2. Configure the interface to obtain the access token
Following official guidelines from segment anythingdo the following in your terminal:
cd label-studio-customized-ml-backend/label_studio_ml/examples/segment_anything_modeldocker run -it -p 8080:8080 \
-v $(pwd)/mydata:/label-studio/data \
--env LABEL_STUDIO_LOCAL_FILES_SERVING_ENABLED=true \
--env LABEL_STUDIO_LOCAL_FILES_DOCUMENT_ROOT=/label-studio/data/images \
heartexlabs/label-studio:latest
Next, open your browser and type http://0.0.0.0:8080/ and you will see the Label Studio interface. Proceed to register with your email address. Now there is no project yet, so we need to create our first project by clicking Create a project. Create a name and description (optional) for your project.
Download some images locally. (We'll talk about how to use cloud storage later.)
For labeling configuration, click Custom model on the left and copy and paste the HTML code of label-studio-customized-ml-backend/label_studio_frontend/view.html
deposit. You don't need all four header lines if you don't want to display image metadata in the labeling interface. Feel free to modify the code here as needed or click Visual to add or remove labels.
Now click To safeguard and your labeling interface should be ready.
At the top right, click on the user settings icon and click Account Setting and you should then be able to copy your access token.
3. Configure backend containers
In the label-studio-customized-ml-backend
directory, there are many backends thanks to the Label Studio developers. We will use the custom ./segmentation
backend for segmentation prediction (container 1) and ./label_studio_ml/examples/segment_anything_model
for faster labeling (container 2). The first will use port 7070 and the second will use port 9090, making it easy to distinguish from the 8080 front port.
Now paste your access token in the 2 docker-compose.yml
files in ./segmentation
And ./label_studio_ml/examples/segment_anything_model
Files.
environment:
- LABEL_STUDIO_ACCESS_TOKEN=6dca0beafd235521cd9f23d855e223720889f4e1
Open a new terminal and you enter the segment_anything_model
directory as you did before. Next, launch the segment any container.
cd label-studio-customized-ml-backend/label_studio_ml/examples/segment_anything_modeldocker build . -t sam:latest
docker compose up
Then open another new Terminal CD in the segmentation
directory and launch the segmentation prediction container.
cd label-studio-customized-ml-backend/segmentationdocker build . -t seg:latest
docker compose up
As of now, we have successfully started all 3 containers and you can check again.
4. Connect containers
Before, what we were doing with the access token was already helping us connect containers, so we're almost done. Now go to the frontend that you started some time ago and click Settings in the upper right corner. Click on Machine learning left and click Add a template.

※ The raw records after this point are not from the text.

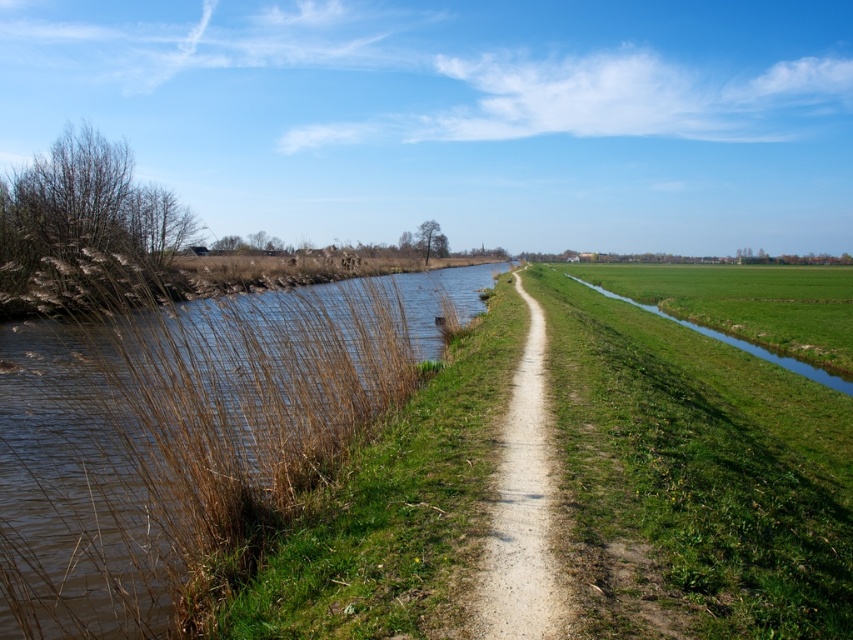 Question: Which object is closer to the camera taking this photo?

Choices:
 (A) dirt/gravel path at center
 (B) green grass at right
 (C) brown grassy stream at left

Answer: (A)

Question: Among these objects, which one is nearest to the camera?

Choices:
 (A) green grass at right
 (B) brown grassy stream at left
 (C) dirt/gravel path at center

Answer: (C)

Question: Which of the following is the farthest from the observer?

Choices:
 (A) brown grassy stream at left
 (B) green grass at right

Answer: (A)

Question: Is brown grassy stream at left positioned at the back of dirt/gravel path at center?

Choices:
 (A) no
 (B) yes

Answer: (B)

Question: Does green grass at right have a smaller size compared to dirt/gravel path at center?

Choices:
 (A) yes
 (B) no

Answer: (B)

Question: Can you confirm if green grass at right is wider than dirt/gravel path at center?

Choices:
 (A) no
 (B) yes

Answer: (B) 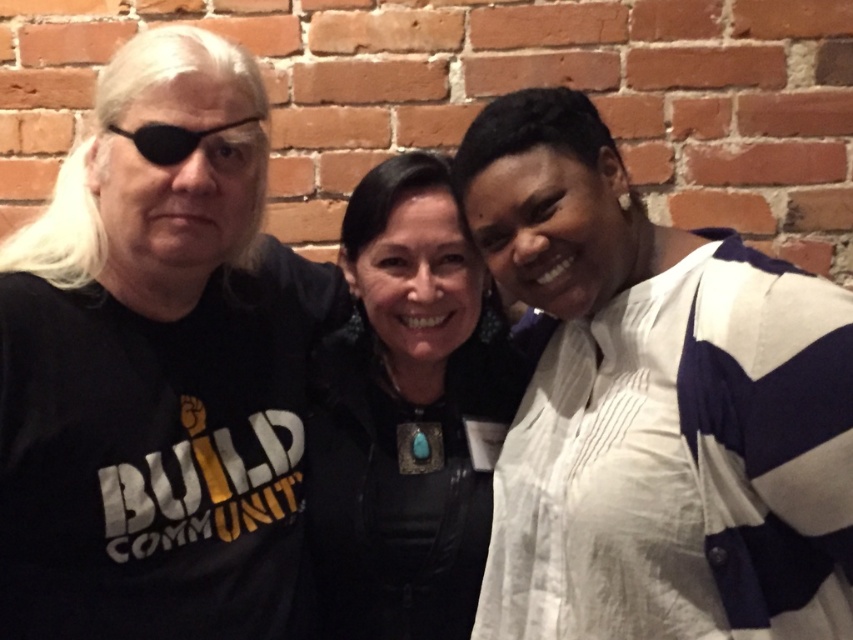 Question: Does black matte t-shirt at left have a smaller size compared to black plastic eyepatch at left?

Choices:
 (A) yes
 (B) no

Answer: (B)

Question: Can you confirm if black matte t-shirt at left is smaller than black leather jacket at center?

Choices:
 (A) no
 (B) yes

Answer: (A)

Question: Which point is closer to the camera?

Choices:
 (A) black plastic eyepatch at left
 (B) black matte t-shirt at left
 (C) black leather jacket at center

Answer: (B)

Question: In this image, where is black matte t-shirt at left located relative to black leather jacket at center?

Choices:
 (A) left
 (B) right

Answer: (A)

Question: Estimate the real-world distances between objects in this image. Which object is farther from the black matte t-shirt at left?

Choices:
 (A) black plastic eyepatch at left
 (B) black leather jacket at center

Answer: (A)

Question: Which point is closer to the camera?

Choices:
 (A) black plastic eyepatch at left
 (B) black matte t-shirt at left
 (C) black leather jacket at center

Answer: (B) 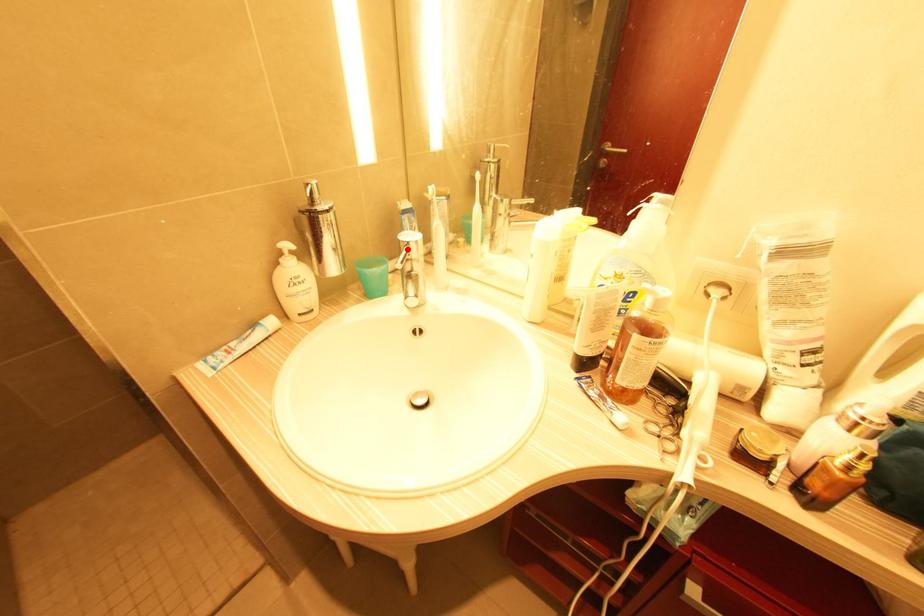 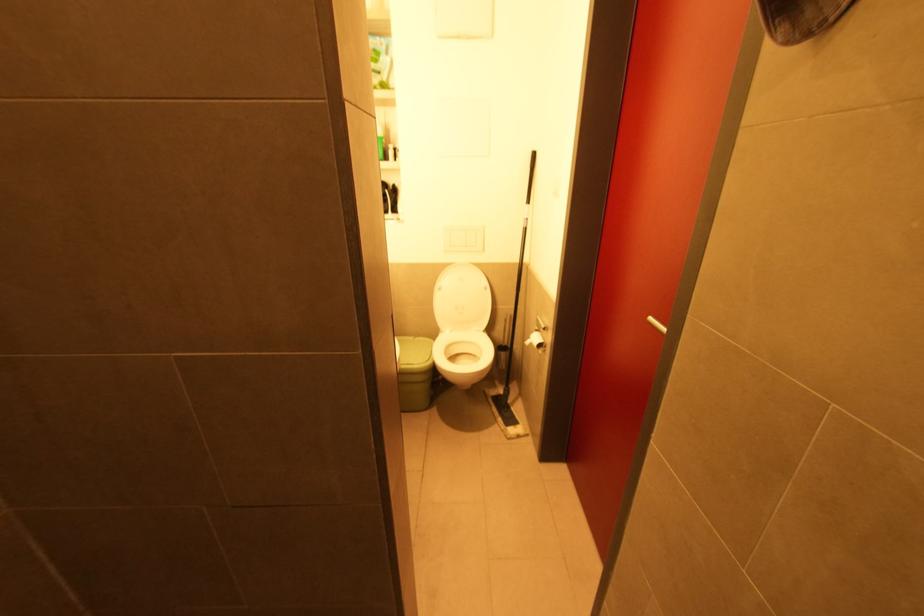 Question: I am providing you with two images of the same scene from different viewpoints. A red point is marked on the first image. Can you still see the location of the red point in image 2?

Choices:
 (A) Yes
 (B) No

Answer: (B) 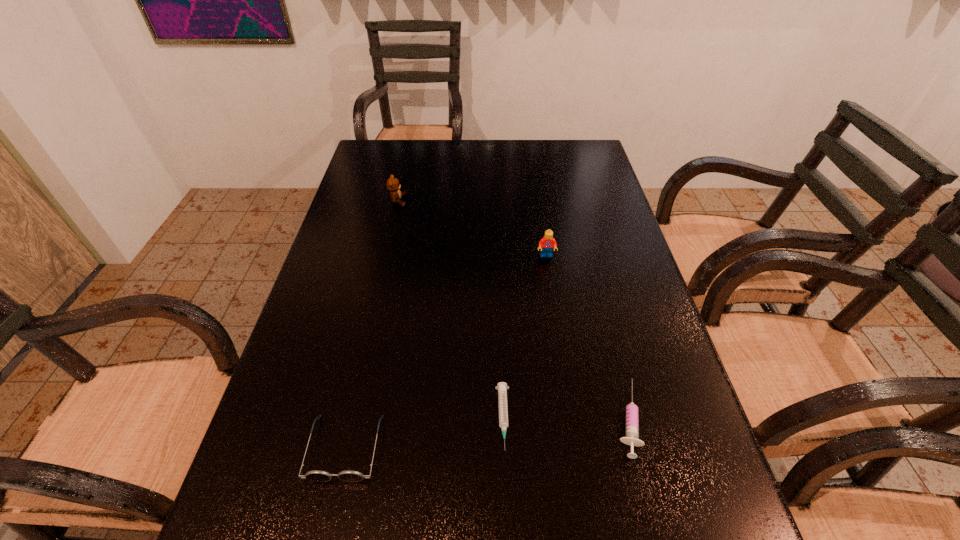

Make sure to use the URL with port 9090 and enable interactive preannotation. Complete the addition by clicking Validate and save.
Likewise, do the same with the segmentation prediction backend.
Then I like to activate Retrieve predictions when autoloading a task. This way, every time we refresh the labeling page, the segmentation predictions will be automatically triggered and loaded.
5. Happy labeling!
Here's a demo of what you should see if you follow the steps above.
If we're not happy with the predictions of, say, the skirt, we can remove the skirt and use purple magic (segment anything) to quickly label it.
I'm sure you can figure out how to use the brush, eraser and magic wand for yourself!